I should clarify a few points.

***I'm not exactly sure what you mean by "sophist" physics (you know how I am with isms) but I agree completely that it was a missed opportunity.***

Sophists became famous for doubting everything, including our senses. Unlike pragmatists, sophists strove to disavow rational views to the point of being ludicrous (e.g., physics is to be regarded true as a result of human definitions instead as a result of experimental findings).

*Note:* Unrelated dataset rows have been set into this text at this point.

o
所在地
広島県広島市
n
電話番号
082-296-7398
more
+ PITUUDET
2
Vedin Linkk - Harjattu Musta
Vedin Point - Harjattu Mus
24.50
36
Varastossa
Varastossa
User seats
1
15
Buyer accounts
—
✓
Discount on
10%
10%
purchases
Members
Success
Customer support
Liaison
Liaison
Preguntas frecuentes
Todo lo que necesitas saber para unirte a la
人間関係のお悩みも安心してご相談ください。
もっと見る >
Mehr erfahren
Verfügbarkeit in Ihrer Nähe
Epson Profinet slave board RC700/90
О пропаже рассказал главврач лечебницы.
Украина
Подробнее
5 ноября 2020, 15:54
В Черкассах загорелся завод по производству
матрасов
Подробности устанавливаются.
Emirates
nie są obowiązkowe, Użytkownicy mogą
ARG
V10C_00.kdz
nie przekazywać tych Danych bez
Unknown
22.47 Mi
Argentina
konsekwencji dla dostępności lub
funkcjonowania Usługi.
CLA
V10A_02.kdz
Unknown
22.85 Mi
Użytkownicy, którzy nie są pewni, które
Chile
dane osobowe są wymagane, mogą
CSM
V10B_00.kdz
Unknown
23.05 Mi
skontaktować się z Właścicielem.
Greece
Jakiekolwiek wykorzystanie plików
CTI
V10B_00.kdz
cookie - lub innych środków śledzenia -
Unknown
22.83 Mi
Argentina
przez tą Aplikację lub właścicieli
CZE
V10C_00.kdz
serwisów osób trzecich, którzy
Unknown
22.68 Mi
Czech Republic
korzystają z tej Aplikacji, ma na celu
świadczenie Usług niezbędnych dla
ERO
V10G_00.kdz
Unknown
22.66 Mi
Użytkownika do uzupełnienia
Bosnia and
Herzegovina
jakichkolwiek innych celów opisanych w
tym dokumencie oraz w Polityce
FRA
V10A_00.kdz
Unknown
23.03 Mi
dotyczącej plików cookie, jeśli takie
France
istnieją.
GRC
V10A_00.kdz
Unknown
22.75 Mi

***H: but I think that such situations are real opportunities for Science to better explain itself to the public P: I agree with this also. Even more important, this situation is a real opportunity for Science to broaden its base of understanding of reality. It's a dirty shame that they are ignoring this golden opportunity.***

The fact is that he is a Pythagorean and this shows a basic misunderstanding of the empirical stance of science. We don't have to hypothesize the existence of numbers as 'out there' in order to regard the results of experimental science as facts. They are facts because they are discovered, not because of some Pythagorean nonsense.

***H: That is what I enjoy about Dick's 'model', it has an inherent misunderstanding of science,... P: Your apparent confidence in the certainty of this assertion is completely understandable when you consider the hold traditional ideas have on most people's imaginations.***

I regard Pythagorean beliefs as nonsense. I don't have to believe in Pythagorean religion in order to be a believer in the success of science. Dick is asking for a belief in a religious position in order to believe his paper is correct. I can't accept that.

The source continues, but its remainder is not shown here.